[Start of section]
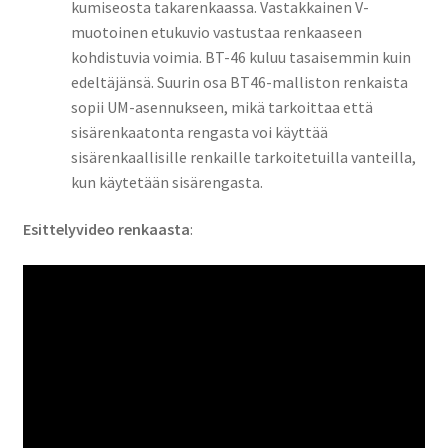
kumiseosta takarenkaassa. Vastakkainen V-
muotoinen etukuvio vastustaa renkaaseen
kohdistuvia voimia. BT-46 kuluu tasaisemmin kuin
edeltäjänsä. Suurin osa BT46-malliston renkaista
sopii UM-asennukseen, mikä tarkoittaa että
sisärenkaatonta rengasta voi käyttää
sisärenkaallisille renkaille tarkoitetuilla vanteilla,
kun käytetään sisärengasta.
Esittelyvideo renkaasta
:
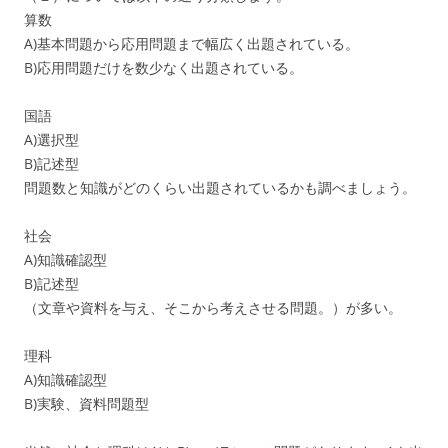
算数
A)基本問題から応用問題まで幅広く出題されている。
B)応用問題だけを数少なく出題されている。
国語
A)選択型
B)記述型
問題数と知識がどのくらい出題されているかも調べましょう。
社会
A)知識確認型
B)記述型
（文章や資料を与え、そこから考えさせる問題。）が多い。
理科
A)知識確認型
B)実験、資料問題型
[End of section]
**Brief**
Write the material out again exactly. Do not include the pictures.

**Task output**
kumiseosta takarenkaassa. Vastakkainen V-
muotoinen etukuvio vastustaa renkaaseen
kohdistuvia voimia. BT-46 kuluu tasaisemmin kuin
edeltäjänsä. Suurin osa BT46-malliston renkaista
sopii UM-asennukseen, mikä tarkoittaa että
sisärenkaatonta rengasta voi käyttää
sisärenkaallisille renkaille tarkoitetuilla vanteilla,
kun käytetään sisärengasta.
Esittelyvideo renkaasta
:
算数
A)基本問題から応用問題まで幅広く出題されている。
B)応用問題だけを数少なく出題されている。
国語
A)選択型
B)記述型
問題数と知識がどのくらい出題されているかも調べましょう。
社会
A)知識確認型
B)記述型
（文章や資料を与え、そこから考えさせる問題。）が多い。
理科
A)知識確認型
B)実験、資料問題型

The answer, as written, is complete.